**AIM OF THE EXERCISE**
Below are records. Find each line in them that holds the word "Thời" and copy it.

[EXERCISE MATERIALS Boundary: Start]

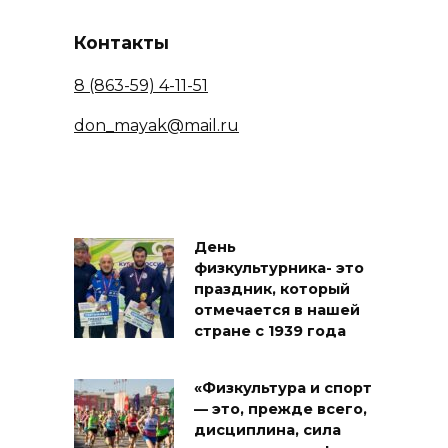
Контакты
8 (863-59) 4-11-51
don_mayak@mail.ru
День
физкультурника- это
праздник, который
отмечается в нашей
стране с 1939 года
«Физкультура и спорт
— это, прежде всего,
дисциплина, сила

[EXERCISE MATERIALS Boundary: End]
[EXERCISE MATERIALS Boundary: Start]

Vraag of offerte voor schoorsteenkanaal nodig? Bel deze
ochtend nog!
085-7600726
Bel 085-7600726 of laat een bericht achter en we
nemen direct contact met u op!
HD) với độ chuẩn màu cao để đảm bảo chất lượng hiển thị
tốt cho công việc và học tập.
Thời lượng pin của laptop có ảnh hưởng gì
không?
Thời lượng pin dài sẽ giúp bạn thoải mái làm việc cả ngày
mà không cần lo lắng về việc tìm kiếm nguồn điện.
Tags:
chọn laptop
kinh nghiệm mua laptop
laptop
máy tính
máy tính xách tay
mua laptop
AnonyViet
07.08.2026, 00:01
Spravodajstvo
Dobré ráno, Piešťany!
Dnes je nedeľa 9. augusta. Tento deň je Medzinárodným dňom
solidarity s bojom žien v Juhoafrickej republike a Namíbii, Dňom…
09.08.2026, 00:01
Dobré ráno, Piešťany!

[EXERCISE MATERIALS Boundary: End]
[EXERCISE MATERIALS Boundary: Start]

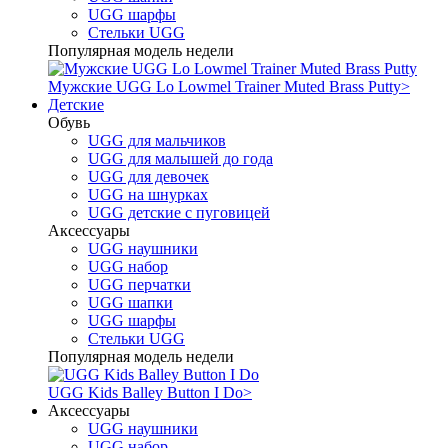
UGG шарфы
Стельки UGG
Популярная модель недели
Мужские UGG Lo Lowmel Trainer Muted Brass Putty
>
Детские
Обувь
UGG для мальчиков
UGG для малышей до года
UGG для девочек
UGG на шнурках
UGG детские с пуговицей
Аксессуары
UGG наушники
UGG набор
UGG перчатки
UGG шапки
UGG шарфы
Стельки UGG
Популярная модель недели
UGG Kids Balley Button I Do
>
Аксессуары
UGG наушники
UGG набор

[EXERCISE MATERIALS Boundary: End]

**SOLUTION**
Thời lượng pin của laptop có ảnh hưởng gì
Thời lượng pin dài sẽ giúp bạn thoải mái làm việc cả ngày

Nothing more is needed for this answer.